The new password is now in the startup configuration.


Note This procedure is likely to leave your switch virtual interface in a shutdown state. You can see which interface is in this state by entering the show running-config privileged EXEC command. To re-enable the interface, enter the interface vlan vlan-id global configuration command, and specify the VLAN ID of the shutdown interface. With the switch in interface configuration mode, enter the no shutdown command.


Step 10 You must now reconfigure the switch. If the system administrator has the backup switch and VLAN configuration files available, you should use those.


Recovering from a Command Switch Failure

This section describes how to recover from a failed command switch. You can configure a redundant command switch group by using the Hot Standby Router Protocol (HSRP). For more information, see "Clustering Switches", "Configuring HSRP", and the Getting Started with Cisco Network Assistant, available on Cisco.com.


Note HSRP is the preferred method for supplying redundancy to a cluster.


If you have not configured a standby command switch, and your command switch loses power or fails in some other way, management contact with the member switches is lost, and you must install a new command switch. However, connectivity between switches that are still connected is not affected, and the member switches forward packets as usual. You can manage the members as standalone switches through the port or, if they have IP addresses, through the other management interfaces.

You can prepare for a command switch failure by assigning an IP address to a member switch or another switch that is command-capable, making a note of the command-switch password, and cabling your cluster to have redundant connectivity between the member switches and the replacement command switch.
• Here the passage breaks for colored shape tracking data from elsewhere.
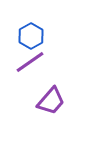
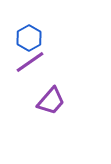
blue hexagon: moved 2 px left, 2 px down
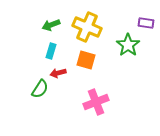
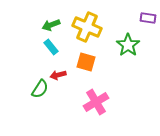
purple rectangle: moved 2 px right, 5 px up
cyan rectangle: moved 4 px up; rotated 56 degrees counterclockwise
orange square: moved 2 px down
red arrow: moved 2 px down
pink cross: rotated 10 degrees counterclockwise
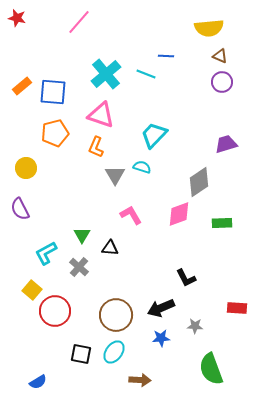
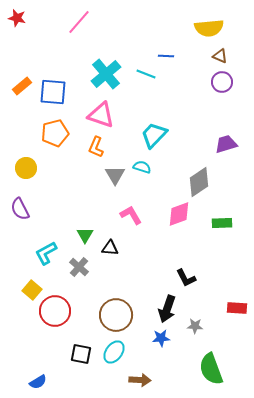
green triangle: moved 3 px right
black arrow: moved 6 px right, 1 px down; rotated 48 degrees counterclockwise
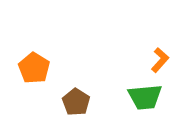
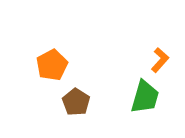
orange pentagon: moved 18 px right, 3 px up; rotated 12 degrees clockwise
green trapezoid: rotated 69 degrees counterclockwise
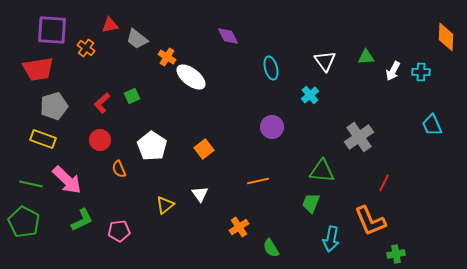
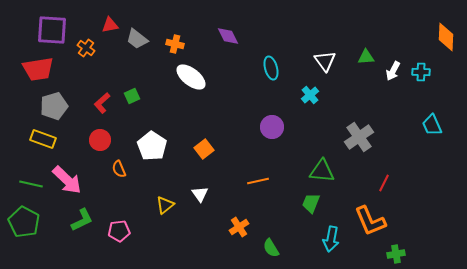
orange cross at (167, 57): moved 8 px right, 13 px up; rotated 18 degrees counterclockwise
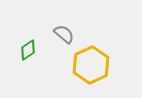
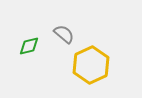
green diamond: moved 1 px right, 4 px up; rotated 20 degrees clockwise
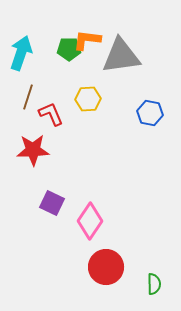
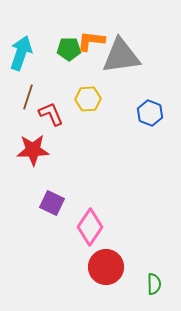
orange L-shape: moved 4 px right, 1 px down
blue hexagon: rotated 10 degrees clockwise
pink diamond: moved 6 px down
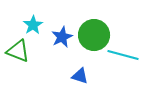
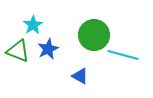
blue star: moved 14 px left, 12 px down
blue triangle: rotated 12 degrees clockwise
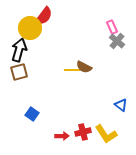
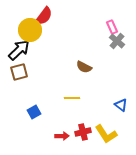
yellow circle: moved 2 px down
black arrow: rotated 30 degrees clockwise
yellow line: moved 28 px down
blue square: moved 2 px right, 2 px up; rotated 24 degrees clockwise
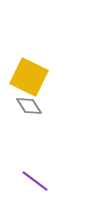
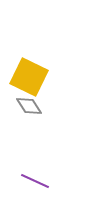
purple line: rotated 12 degrees counterclockwise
This section describes two solutions for replacing a failed command switch:

Replacing a failed command switch with a cluster member

Replacing a failed command switch with another switch

For information on command-capable switches, see the release notes.

Replacing a Failed Command Switch with a Cluster Member

To replace a failed command switch with a command-capable member in the same cluster, follow these steps:


Step 1 Disconnect the command switch from the member switches, and physically remove it from the cluster.

Step 2 Insert the member switch in place of the failed command switch, and duplicate its connections to the cluster members.

Step 3 Start a CLI session on the new command switch.

You can access the CLI by using the port or, if an IP address has been assigned to the switch, by using Telnet. For details about using the port, see the switch hardware installation guide.

Step 4 At the switch prompt, enter privileged EXEC mode:

Switch> enable 
Switch#

Step 5 Enter the password of the failed command switch.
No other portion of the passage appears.